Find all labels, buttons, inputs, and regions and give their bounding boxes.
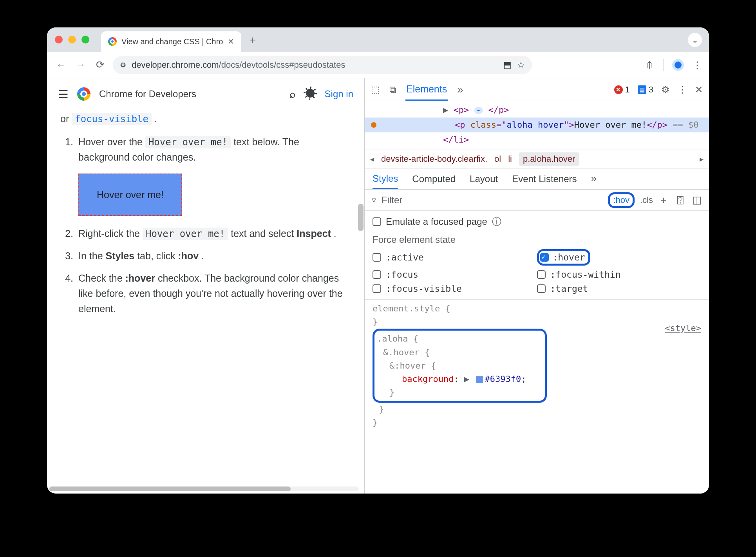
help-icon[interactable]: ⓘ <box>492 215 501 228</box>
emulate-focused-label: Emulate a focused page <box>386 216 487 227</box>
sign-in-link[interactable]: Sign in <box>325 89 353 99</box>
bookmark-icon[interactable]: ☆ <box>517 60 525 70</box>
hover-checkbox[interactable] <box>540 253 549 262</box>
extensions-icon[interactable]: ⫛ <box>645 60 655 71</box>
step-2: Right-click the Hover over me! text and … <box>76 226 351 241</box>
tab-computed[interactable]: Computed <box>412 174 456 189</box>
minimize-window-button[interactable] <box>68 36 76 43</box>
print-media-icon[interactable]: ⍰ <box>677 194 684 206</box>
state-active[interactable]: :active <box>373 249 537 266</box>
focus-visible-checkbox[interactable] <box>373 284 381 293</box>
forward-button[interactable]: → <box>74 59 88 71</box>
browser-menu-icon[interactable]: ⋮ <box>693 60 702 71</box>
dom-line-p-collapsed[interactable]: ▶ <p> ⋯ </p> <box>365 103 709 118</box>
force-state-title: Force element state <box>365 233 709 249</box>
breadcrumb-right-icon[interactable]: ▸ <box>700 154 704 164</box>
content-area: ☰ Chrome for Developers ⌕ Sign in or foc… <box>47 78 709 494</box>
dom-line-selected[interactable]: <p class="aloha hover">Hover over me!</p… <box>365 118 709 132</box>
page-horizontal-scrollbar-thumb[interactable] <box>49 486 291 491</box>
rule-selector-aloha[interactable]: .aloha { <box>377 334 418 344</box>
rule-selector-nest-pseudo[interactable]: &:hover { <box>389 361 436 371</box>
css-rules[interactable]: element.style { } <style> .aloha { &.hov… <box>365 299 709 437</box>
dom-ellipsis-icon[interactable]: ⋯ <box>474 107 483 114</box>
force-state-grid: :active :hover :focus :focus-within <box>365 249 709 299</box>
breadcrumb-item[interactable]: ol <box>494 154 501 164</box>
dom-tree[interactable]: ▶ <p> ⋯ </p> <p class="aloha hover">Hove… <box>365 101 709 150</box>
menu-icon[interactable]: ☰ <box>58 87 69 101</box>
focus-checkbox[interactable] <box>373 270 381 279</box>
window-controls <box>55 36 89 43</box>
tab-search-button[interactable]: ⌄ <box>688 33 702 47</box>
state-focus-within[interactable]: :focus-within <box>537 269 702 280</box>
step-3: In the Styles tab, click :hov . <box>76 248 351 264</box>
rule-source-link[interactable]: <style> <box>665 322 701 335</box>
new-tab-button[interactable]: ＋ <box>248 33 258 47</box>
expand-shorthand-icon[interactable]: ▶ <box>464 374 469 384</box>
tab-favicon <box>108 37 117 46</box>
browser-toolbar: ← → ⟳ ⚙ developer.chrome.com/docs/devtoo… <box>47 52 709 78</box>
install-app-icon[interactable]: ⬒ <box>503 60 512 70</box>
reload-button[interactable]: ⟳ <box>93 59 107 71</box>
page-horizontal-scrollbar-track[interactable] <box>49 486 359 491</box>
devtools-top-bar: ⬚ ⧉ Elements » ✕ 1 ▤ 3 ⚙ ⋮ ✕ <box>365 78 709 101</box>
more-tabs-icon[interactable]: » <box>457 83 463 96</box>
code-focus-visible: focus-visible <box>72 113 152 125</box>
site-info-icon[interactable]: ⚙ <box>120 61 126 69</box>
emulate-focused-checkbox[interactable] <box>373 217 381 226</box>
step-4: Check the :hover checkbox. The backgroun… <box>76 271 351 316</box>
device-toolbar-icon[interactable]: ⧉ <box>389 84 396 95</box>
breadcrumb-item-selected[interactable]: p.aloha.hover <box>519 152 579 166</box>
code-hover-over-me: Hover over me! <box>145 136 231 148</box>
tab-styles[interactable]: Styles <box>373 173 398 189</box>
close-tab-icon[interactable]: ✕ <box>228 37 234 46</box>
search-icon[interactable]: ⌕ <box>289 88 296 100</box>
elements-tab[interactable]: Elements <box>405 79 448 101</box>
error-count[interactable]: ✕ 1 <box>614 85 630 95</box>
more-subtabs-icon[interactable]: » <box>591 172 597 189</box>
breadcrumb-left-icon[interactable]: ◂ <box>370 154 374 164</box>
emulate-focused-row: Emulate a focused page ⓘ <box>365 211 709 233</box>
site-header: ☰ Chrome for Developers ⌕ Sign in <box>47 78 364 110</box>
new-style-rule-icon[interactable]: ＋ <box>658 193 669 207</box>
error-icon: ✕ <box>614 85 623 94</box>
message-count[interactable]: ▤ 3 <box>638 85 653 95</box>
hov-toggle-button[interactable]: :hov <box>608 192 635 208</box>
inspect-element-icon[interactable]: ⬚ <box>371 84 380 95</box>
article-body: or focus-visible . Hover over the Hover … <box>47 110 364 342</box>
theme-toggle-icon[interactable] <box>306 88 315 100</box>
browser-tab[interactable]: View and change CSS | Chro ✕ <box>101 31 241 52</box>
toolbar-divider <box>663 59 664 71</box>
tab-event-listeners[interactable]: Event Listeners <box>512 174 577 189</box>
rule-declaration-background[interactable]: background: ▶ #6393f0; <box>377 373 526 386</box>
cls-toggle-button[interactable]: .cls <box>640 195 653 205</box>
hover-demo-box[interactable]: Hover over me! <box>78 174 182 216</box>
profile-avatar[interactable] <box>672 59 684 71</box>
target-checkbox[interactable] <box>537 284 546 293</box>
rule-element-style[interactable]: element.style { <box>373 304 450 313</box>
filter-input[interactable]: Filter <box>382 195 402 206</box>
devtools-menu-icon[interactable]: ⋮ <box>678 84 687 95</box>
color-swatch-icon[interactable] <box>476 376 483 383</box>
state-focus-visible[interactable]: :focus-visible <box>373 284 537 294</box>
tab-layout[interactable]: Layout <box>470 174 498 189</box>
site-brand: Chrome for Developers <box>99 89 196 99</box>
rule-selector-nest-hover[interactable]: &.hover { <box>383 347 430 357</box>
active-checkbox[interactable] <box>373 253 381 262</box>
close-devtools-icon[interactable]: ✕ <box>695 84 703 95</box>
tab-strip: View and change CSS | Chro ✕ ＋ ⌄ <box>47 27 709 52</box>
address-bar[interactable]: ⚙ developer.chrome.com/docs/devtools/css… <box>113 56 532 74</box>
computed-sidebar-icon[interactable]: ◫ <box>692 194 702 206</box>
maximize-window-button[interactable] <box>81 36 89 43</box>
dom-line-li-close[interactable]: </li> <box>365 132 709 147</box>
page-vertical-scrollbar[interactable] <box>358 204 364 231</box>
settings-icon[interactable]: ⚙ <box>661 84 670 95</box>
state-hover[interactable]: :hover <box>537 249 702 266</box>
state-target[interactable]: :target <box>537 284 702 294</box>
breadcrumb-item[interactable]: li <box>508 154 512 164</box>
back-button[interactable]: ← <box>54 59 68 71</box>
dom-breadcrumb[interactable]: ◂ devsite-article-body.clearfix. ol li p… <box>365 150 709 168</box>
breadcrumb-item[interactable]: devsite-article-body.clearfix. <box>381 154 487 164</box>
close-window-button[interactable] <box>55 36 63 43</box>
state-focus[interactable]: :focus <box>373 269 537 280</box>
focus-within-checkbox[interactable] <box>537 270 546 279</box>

...

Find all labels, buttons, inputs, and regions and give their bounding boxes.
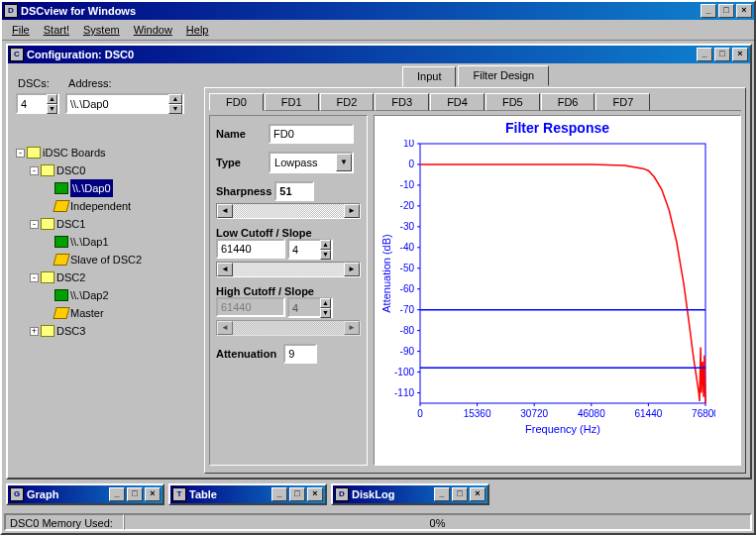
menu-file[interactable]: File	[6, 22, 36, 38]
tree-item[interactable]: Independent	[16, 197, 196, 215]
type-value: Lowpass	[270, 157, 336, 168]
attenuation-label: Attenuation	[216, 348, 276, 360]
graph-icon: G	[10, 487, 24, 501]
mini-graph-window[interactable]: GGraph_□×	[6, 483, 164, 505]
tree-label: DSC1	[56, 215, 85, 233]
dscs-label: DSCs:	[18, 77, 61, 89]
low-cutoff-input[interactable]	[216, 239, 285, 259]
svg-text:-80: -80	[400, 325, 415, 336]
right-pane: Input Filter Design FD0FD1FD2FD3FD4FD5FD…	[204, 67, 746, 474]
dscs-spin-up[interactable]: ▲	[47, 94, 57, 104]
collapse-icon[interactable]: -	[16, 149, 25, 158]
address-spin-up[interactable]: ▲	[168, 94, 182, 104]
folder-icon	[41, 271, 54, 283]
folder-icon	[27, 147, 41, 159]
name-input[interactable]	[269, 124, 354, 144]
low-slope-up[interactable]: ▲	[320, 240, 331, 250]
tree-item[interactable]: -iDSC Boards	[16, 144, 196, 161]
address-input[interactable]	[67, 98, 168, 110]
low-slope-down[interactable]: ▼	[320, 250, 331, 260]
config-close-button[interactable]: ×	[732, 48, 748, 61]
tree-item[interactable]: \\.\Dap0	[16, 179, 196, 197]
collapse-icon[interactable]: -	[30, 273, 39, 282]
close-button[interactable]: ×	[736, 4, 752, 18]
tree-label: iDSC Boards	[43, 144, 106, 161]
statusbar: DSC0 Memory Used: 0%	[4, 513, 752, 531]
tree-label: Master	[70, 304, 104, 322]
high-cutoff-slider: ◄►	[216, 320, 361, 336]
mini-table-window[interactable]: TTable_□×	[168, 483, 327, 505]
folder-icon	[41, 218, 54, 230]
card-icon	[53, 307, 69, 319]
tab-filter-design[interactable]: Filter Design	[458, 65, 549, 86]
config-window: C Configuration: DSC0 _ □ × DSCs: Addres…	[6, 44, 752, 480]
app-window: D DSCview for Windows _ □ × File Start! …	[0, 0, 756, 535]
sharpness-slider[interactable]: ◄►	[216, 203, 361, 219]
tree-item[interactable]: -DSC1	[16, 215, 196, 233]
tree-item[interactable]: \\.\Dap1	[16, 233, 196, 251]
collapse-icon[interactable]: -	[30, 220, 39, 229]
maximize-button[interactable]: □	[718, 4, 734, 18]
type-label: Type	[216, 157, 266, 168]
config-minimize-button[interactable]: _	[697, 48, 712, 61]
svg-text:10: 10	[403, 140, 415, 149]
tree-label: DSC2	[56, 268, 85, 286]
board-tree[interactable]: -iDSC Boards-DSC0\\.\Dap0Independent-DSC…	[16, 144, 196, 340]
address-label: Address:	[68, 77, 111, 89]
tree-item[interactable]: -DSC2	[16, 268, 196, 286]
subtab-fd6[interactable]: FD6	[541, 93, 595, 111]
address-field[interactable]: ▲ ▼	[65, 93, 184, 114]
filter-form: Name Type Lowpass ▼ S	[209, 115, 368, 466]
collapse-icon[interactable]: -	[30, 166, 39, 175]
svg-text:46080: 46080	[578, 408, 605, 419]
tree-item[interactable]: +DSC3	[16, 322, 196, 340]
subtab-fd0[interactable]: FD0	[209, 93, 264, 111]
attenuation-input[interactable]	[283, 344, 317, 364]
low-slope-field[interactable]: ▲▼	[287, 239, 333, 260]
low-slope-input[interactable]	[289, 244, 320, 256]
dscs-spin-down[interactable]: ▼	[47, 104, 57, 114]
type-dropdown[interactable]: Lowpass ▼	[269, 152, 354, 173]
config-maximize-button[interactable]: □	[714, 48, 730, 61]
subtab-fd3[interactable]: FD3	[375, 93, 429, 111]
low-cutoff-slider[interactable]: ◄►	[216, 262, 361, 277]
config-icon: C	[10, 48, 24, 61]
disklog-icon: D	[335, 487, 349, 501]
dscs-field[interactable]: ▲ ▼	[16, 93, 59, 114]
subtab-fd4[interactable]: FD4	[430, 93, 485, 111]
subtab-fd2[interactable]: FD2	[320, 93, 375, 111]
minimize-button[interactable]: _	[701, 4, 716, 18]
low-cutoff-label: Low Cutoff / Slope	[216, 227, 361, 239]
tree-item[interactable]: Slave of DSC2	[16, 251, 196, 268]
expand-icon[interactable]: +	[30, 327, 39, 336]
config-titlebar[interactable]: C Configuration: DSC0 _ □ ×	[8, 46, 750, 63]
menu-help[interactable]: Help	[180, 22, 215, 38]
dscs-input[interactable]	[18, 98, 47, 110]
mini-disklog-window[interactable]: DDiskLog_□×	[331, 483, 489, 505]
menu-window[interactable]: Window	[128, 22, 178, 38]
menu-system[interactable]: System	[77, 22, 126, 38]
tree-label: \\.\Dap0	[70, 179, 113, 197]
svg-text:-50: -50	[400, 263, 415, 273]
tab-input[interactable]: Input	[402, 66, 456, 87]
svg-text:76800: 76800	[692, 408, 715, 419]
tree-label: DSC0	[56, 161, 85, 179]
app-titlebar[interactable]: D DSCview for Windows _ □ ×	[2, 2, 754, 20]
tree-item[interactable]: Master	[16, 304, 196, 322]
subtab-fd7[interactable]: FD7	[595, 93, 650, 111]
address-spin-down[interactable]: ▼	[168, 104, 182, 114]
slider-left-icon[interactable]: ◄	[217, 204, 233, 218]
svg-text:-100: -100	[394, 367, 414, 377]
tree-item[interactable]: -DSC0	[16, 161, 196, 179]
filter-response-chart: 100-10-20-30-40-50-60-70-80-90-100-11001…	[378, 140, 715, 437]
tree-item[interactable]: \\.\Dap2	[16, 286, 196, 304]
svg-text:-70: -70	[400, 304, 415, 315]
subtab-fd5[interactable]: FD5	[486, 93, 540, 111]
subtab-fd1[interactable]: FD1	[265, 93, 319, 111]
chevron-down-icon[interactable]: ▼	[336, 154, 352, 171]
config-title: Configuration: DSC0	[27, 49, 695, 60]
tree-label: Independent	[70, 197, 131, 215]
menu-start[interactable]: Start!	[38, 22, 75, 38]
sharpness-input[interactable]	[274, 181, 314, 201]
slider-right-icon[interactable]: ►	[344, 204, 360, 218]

* * *

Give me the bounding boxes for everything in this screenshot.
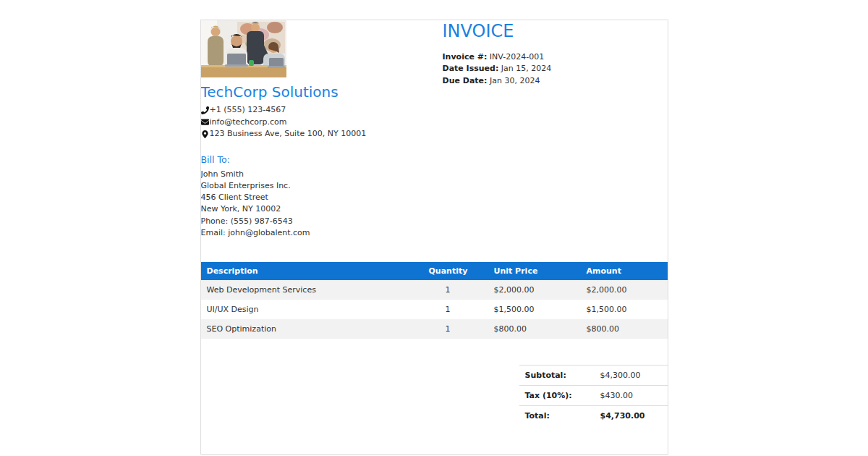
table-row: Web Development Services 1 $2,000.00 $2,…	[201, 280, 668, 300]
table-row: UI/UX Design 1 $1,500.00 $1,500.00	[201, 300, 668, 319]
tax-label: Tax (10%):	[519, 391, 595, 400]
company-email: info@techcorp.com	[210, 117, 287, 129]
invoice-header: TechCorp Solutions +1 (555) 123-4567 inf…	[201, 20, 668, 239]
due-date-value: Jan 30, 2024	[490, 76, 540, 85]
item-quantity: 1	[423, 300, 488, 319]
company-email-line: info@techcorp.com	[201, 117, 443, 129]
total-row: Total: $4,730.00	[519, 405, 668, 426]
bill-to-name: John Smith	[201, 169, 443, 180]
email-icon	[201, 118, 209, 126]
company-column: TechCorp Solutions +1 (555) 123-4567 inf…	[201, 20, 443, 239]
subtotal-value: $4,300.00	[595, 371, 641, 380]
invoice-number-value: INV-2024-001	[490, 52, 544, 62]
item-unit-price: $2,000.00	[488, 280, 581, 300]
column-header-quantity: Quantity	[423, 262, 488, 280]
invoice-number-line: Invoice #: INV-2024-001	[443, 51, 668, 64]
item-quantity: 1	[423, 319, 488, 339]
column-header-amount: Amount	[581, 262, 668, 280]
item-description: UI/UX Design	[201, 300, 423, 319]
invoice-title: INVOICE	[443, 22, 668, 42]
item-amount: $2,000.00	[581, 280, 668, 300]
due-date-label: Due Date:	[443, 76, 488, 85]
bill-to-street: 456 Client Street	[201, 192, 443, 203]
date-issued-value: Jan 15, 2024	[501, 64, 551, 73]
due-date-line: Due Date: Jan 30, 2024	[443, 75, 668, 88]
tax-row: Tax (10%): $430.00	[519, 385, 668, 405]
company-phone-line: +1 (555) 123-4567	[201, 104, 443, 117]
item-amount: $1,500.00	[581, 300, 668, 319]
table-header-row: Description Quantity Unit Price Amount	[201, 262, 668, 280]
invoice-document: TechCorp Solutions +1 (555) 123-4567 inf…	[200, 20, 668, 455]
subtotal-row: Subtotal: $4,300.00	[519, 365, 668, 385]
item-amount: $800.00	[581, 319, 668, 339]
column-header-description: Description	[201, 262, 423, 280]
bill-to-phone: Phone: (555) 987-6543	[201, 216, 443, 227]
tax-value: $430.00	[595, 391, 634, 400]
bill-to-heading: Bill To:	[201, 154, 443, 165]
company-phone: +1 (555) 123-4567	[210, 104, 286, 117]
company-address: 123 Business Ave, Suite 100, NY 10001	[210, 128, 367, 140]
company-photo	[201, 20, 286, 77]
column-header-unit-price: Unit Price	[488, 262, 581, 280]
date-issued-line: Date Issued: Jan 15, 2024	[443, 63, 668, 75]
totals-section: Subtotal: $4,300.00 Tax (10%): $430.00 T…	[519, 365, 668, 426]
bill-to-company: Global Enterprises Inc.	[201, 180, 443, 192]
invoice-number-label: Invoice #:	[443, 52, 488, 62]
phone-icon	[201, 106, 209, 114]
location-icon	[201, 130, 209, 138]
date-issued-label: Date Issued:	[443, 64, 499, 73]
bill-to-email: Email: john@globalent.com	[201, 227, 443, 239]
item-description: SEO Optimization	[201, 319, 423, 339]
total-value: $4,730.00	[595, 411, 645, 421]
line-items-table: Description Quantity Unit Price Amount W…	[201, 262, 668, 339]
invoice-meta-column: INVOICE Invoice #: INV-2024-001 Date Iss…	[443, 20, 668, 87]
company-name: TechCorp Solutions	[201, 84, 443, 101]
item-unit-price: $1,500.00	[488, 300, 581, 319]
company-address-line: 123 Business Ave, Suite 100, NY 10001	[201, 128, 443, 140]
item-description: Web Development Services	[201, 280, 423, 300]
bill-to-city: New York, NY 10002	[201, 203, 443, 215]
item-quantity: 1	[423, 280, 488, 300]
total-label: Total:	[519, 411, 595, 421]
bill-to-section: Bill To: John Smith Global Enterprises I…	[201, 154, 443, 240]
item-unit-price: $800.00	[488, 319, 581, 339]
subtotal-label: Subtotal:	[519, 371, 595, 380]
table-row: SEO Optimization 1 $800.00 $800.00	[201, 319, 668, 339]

WHAT THIS TASK INVOLVES
Look for the word "Start". Copy out every line of the data that has it.

EXERCISE ANSWER
app-window: D DSCview for Windows _ □ × File Start! …	[0, 0, 756, 535]
menu-start[interactable]: Start!	[38, 22, 75, 38]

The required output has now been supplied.